*WHAT IS BEING ASKED*: The word "Display": in how many lines of the records does it appear? Reply with the number alone.
*** Opening DATASET EXCERPTS ***
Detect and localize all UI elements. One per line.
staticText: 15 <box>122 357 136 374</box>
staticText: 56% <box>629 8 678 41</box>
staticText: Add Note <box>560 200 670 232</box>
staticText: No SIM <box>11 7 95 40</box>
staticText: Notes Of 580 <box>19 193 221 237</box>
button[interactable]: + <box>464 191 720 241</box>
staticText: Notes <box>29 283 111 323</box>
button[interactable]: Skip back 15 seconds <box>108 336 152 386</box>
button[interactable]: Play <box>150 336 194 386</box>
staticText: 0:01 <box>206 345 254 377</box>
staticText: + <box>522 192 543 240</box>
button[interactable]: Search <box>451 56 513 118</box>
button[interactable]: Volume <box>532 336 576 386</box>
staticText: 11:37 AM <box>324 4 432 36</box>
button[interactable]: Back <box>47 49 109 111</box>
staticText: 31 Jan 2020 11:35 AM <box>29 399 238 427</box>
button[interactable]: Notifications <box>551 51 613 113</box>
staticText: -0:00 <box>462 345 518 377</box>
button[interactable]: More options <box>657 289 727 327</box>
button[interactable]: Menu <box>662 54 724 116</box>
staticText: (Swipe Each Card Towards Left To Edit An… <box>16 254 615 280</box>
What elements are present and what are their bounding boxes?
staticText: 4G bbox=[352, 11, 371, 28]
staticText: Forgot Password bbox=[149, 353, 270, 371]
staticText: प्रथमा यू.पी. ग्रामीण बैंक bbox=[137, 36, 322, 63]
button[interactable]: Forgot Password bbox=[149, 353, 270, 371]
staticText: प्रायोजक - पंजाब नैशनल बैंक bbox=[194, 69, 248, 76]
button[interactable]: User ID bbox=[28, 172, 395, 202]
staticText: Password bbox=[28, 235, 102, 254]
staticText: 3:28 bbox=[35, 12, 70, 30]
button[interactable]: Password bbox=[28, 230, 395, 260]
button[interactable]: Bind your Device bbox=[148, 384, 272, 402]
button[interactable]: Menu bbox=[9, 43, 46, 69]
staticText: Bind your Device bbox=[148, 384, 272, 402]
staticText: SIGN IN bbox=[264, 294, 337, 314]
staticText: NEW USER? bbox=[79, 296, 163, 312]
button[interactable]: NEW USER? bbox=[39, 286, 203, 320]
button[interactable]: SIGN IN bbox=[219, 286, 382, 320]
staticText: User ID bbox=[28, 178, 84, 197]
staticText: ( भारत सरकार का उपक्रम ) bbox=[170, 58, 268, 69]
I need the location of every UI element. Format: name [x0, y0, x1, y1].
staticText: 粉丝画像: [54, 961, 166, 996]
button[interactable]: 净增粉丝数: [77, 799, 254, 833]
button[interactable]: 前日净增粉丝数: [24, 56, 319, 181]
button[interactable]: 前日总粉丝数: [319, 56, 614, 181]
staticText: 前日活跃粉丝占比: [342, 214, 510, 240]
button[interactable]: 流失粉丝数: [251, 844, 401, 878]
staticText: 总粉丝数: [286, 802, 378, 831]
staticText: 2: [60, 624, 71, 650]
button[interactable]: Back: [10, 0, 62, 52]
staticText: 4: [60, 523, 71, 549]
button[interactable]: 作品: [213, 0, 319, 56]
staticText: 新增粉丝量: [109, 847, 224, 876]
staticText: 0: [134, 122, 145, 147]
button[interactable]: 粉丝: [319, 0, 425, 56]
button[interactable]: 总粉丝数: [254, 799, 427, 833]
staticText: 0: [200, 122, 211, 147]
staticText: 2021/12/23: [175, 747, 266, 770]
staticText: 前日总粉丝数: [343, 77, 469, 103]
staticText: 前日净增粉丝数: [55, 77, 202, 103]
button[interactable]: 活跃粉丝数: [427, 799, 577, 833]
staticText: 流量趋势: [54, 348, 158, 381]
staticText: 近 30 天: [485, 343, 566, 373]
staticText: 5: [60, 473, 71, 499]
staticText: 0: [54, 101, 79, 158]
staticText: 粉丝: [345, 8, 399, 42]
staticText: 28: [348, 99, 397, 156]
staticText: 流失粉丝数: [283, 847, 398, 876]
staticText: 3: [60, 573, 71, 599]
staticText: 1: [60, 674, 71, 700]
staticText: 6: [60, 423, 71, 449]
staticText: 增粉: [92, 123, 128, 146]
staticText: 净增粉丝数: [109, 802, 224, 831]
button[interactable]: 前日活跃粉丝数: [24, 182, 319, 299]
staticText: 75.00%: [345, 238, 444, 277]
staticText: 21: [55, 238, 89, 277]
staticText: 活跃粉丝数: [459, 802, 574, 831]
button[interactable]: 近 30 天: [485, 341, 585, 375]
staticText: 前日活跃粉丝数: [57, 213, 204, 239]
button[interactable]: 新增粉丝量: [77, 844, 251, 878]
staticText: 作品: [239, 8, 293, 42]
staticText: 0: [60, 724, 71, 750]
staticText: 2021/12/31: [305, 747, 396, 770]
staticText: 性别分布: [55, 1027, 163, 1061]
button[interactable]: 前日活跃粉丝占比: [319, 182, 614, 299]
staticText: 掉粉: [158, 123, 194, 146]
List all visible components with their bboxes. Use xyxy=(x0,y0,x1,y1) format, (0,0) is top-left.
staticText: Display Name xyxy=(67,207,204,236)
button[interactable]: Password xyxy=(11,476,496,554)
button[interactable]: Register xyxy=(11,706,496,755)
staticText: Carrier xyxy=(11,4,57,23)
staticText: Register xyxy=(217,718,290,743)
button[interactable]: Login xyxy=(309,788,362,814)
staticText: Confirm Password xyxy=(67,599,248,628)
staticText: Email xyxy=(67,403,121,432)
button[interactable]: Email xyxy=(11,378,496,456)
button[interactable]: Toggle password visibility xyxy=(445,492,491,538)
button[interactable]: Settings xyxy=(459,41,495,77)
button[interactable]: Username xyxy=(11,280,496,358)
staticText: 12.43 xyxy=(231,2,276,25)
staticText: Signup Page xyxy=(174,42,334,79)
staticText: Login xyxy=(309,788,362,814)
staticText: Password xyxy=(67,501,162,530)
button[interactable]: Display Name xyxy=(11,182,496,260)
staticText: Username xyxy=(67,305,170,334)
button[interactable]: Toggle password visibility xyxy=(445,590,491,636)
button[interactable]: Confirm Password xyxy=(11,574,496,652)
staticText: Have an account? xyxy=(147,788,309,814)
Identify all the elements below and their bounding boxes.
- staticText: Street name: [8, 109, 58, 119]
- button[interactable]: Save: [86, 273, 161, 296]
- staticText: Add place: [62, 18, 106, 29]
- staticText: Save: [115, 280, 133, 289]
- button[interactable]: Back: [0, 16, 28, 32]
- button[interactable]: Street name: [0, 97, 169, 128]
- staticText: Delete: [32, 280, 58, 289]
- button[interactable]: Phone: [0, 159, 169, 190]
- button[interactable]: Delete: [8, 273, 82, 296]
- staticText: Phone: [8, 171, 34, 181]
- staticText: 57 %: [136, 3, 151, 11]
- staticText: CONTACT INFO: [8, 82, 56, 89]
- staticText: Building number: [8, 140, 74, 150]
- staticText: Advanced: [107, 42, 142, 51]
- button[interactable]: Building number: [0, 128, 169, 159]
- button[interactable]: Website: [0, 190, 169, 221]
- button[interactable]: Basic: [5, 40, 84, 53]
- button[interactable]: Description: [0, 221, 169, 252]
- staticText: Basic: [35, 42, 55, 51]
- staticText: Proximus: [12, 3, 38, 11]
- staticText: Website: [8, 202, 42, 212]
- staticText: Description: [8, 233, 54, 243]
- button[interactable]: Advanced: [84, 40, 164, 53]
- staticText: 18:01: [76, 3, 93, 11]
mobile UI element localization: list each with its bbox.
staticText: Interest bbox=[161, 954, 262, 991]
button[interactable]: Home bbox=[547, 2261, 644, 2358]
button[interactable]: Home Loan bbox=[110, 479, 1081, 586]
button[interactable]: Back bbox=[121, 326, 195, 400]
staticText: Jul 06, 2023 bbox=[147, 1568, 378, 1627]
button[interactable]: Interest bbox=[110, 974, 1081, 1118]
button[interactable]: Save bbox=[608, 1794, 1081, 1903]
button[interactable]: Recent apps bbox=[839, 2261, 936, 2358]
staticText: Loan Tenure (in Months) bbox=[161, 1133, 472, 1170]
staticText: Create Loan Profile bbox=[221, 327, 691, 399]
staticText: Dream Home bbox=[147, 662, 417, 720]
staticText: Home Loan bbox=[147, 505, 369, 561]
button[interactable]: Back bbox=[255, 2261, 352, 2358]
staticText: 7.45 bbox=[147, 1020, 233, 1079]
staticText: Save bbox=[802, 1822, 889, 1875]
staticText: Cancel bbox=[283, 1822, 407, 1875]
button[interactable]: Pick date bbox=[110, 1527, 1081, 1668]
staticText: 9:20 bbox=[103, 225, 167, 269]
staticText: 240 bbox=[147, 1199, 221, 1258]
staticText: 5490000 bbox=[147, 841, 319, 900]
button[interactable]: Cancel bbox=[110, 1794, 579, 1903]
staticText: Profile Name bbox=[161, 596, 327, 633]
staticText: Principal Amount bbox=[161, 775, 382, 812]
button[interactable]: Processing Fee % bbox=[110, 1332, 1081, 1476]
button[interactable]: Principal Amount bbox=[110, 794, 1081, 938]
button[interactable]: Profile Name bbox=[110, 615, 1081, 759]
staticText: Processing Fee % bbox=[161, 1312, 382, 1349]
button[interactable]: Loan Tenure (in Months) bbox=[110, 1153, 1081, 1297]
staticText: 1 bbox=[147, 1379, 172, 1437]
*** Closing DATASET EXCERPTS ***
*ANSWER SECTION*: 2